I've just done a little research on Unicode whitespace handling; the Zs, Zl, and Zp character classes seem to be relevant, and the
set of them or some variant is what's counted by eg Java's Character.isSpace() and .NET's Char.isSpaceChar().
It might make sense to explicitly disallow the Zl and Zp chars (line separator and paragraph separator), and normalize all the Zs
chars to spaces (well, underscores) in title processing.

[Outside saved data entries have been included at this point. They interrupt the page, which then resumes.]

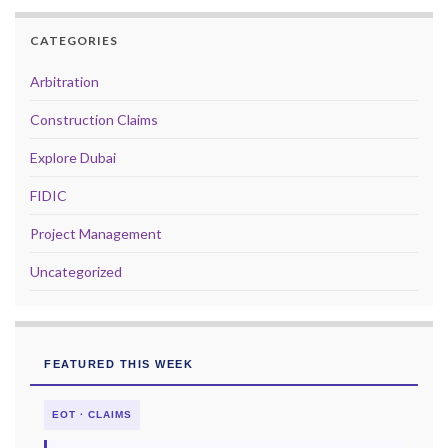
CATEGORIES
Arbitration
Construction Claims
Explore Dubai
FIDIC
Project Management
Uncategorized
FEATURED THIS WEEK
EOT · CLAIMS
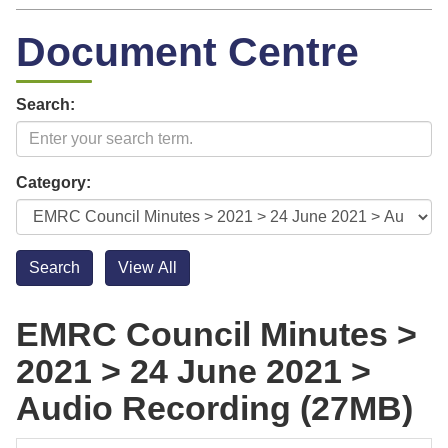
Document Centre
Search:
Category:
EMRC Council Minutes >
2021 > 24 June 2021 >
Audio Recording (27MB)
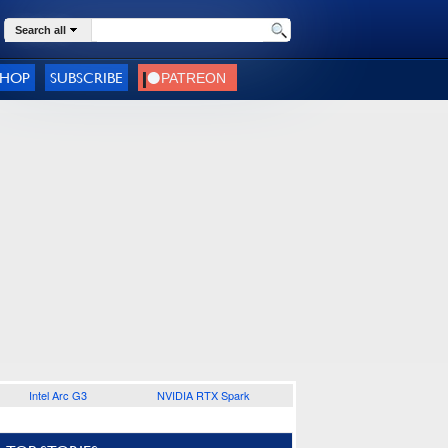
Search all
SHOP
SUBSCRIBE
Intel Arc G3
NVIDIA RTX Spark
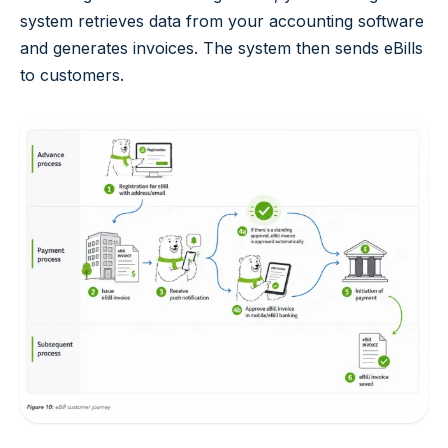
system retrieves data from your accounting software
and generates invoices. The system then sends eBills
to customers.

A quick grep of the current UnicodeData.txt database lists:
0020;SPACE;Zs;0;WS;;;;;N;;;;;
00A0;NO-BREAK SPACE;Zs;0;CS;<noBreak> 0020;;;;N;NON-BREAKING SPACE;;;;
1680;OGHAM SPACE MARK;Zs;0;WS;;;;;N;;;;;
180E;MONGOLIAN VOWEL SEPARATOR;Zs;0;WS;;;;;N;;;;;
2000;EN QUAD;Zs;0;WS;2002;;;;N;;;;;
2001;EM QUAD;Zs;0;WS;2003;;;;N;;;;;
2002;EN SPACE;Zs;0;WS;<compat> 0020;;;;N;;;;;
2003;EM SPACE;Zs;0;WS;<compat> 0020;;;;N;;;;;
2004;THREE-PER-EM SPACE;Zs;0;WS;<compat> 0020;;;;N;;;;;
2005;FOUR-PER-EM SPACE;Zs;0;WS;<compat> 0020;;;;N;;;;;
2006;SIX-PER-EM SPACE;Zs;0;WS;<compat> 0020;;;;N;;;;;
2007;FIGURE SPACE;Zs;0;WS;<noBreak> 0020;;;;N;;;;;
2008;PUNCTUATION SPACE;Zs;0;WS;<compat> 0020;;;;N;;;;;
2009;THIN SPACE;Zs;0;WS;<compat> 0020;;;;N;;;;;
200A;HAIR SPACE;Zs;0;WS;<compat> 0020;;;;N;;;;;
202F;NARROW NO-BREAK SPACE;Zs;0;CS;<noBreak> 0020;;;;N;;;;;
205F;MEDIUM MATHEMATICAL SPACE;Zs;0;WS;<compat> 0020;;;;N;;;;;
3000;IDEOGRAPHIC SPACE;Zs;0;WS;<wide> 0020;;;;N;;;;;
2028;LINE SEPARATOR;Zl;0;WS;;;;;N;;;;;
2029;PARAGRAPH SEPARATOR;Zp;0;B;;;;;N;;;;;
There is another problem with UTF8 titles. The representation of a character in
a foreign codepage looks like a normal character in out codepage.
You may find examples in
http://de.wikipedia.org/w/index.php?title=Spezial:Log&type=delete&user=&page=&limit=500&offset=50
Look for entries in 1-may-2005 3:45 - 3:55 h ("K.D.St.V. CarοIus Маgnus").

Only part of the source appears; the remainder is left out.